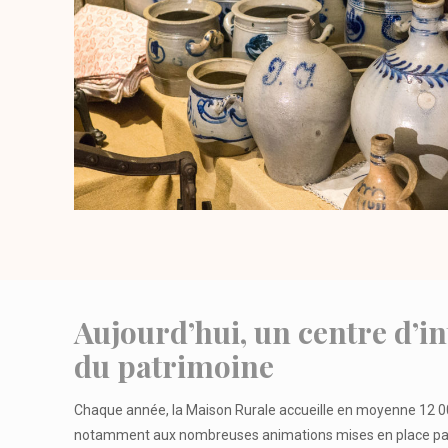
Aujourd’hui, un centre d’i
du patrimoine
Chaque année, la Maison Rurale accueille en moyenne 12 00
notamment aux nombreuses
animations
mises en place par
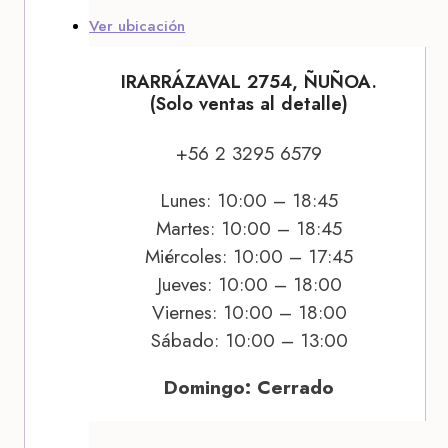
Ver ubicación
IRARRÁZAVAL 2754, ÑUÑOA.
(Solo ventas al detalle)
+56 2 3295 6579
Lunes: 10:00 – 18:45
Martes: 10:00 – 18:45
Miércoles: 10:00 – 17:45
Jueves: 10:00 – 18:00
Viernes: 10:00 – 18:00
Sábado: 10:00 – 13:00
Domingo: Cerrado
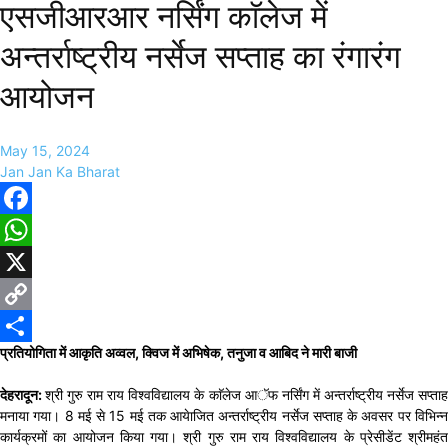
एसजीआरआर नर्सिंग काॅलेज में
अन्तर्राष्ट्रीय नर्सेज सप्ताह का रंगारंग
आयोजन
May 15, 2024
Jan Jan Ka Bharat
Facebook
WhatsApp
X
Copy
प्रतियोगिता में आकृति अव्वल, क्विज में अभिषेक, तनुजा व आबिद ने मारी बाजी
Link
Share
देहरादून:
श्री गुरु राम राय विश्वविद्यालय के काॅलेज आॅफ नर्सिंग में अन्तर्राष्ट्रीय नर्सेज सप्ता
मनाया गया। 8 मई से 15 मई तक आयेाजित अन्तर्राष्ट्रीय नर्सेज सप्ताह के अवसर पर विभिन्न
कार्यक्रमों का आयोजन किया गया। श्री गुरु राम राय विश्वविद्यालय के प्रेसीडेंट श्रीमहंत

■ ■ ■

**Exercise instructions:** Nothing but the text of the listing should be set down, exactly, with the pictures left behind.

**Answer section:**
Aujourd’hui, un centre d’i
du patrimoine
Chaque année, la Maison Rurale accueille en moyenne 12 00
notamment aux nombreuses
animations
mises en place par
Ver ubicación
IRARRÁZAVAL 2754, ÑUÑOA.
(Solo ventas al detalle)
+56 2 3295 6579
Lunes: 10:00 – 18:45
Martes: 10:00 – 18:45
Miércoles: 10:00 – 17:45
Jueves: 10:00 – 18:00
Viernes: 10:00 – 18:00
Sábado: 10:00 – 13:00
Domingo: Cerrado
एसजीआरआर नर्सिंग काॅलेज में
अन्तर्राष्ट्रीय नर्सेज सप्ताह का रंगारंग
आयोजन
May 15, 2024
Jan Jan Ka Bharat
Facebook
WhatsApp
X
Copy
प्रतियोगिता में आकृति अव्वल, क्विज में अभिषेक, तनुजा व आबिद ने मारी बाजी
Link
Share
देहरादून:
श्री गुरु राम राय विश्वविद्यालय के काॅलेज आॅफ नर्सिंग में अन्तर्राष्ट्रीय नर्सेज सप्ता
मनाया गया। 8 मई से 15 मई तक आयेाजित अन्तर्राष्ट्रीय नर्सेज सप्ताह के अवसर पर विभिन्न
कार्यक्रमों का आयोजन किया गया। श्री गुरु राम राय विश्वविद्यालय के प्रेसीडेंट श्रीमहंत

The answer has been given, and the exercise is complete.